# LoTR: Return of the King EE - $17.98



## Mark Lamutt (Mar 24, 2002)

Saw this over at DVDTalk earlier - using the coupon code BKSELLR ($10 off) coupon over at Barnes & Noble you can preorder RoTK EE for $17.98 with free shipping.

Coupon expires in the middle of November. RoTK EE ships on 12/4.

I thought this was a pretty fine deal!


----------



## Cyclone (Jul 1, 2002)

Thats pretty cheap.


----------



## Guest (Oct 27, 2004)

THANKS for passing along that information! Even with sales tax, I pre-ordered the Extended Edition for under $20! Quite a deal. Thanks again.


----------



## poeppe (Mar 25, 2002)

When I try to use that code to place a pre-order I get this error

"Your purchase does not meet the eligibility requirements for this coupon. Please check your coupon requirements to determine why your order does not qualify for this coupon. "

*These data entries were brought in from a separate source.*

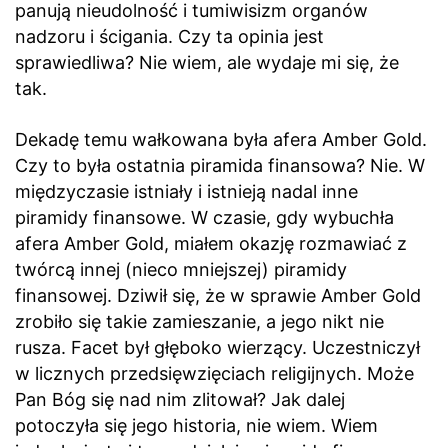
panują nieudolność i tumiwisizm organów
nadzoru i ścigania. Czy ta opinia jest
sprawiedliwa? Nie wiem, ale wydaje mi się, że
tak.
Dekadę temu wałkowana była afera Amber Gold.
Czy to była ostatnia piramida finansowa? Nie. W
międzyczasie istniały i istnieją nadal inne
piramidy finansowe. W czasie, gdy wybuchła
afera Amber Gold, miałem okazję rozmawiać z
twórcą innej (nieco mniejszej) piramidy
finansowej. Dziwił się, że w sprawie Amber Gold
zrobiło się takie zamieszanie, a jego nikt nie
rusza. Facet był głęboko wierzący. Uczestniczył
w licznych przedsięwzięciach religijnych. Może
Pan Bóg się nad nim zlitował? Jak dalej
potoczyła się jego historia, nie wiem. Wiem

What are the requirements for that coupon code?

Thanks,
Denis


----------



## Mark Lamutt (Mar 24, 2002)

I have no idea, poeppe. It worked for me without any problems.


----------



## poeppe (Mar 25, 2002)

I just checked on dvdtalk and found that a lot of others are getting the same error and others are saying that this deal is dead

Guess I should have placed my order yesterday when I first saw your post. 

Thanks


----------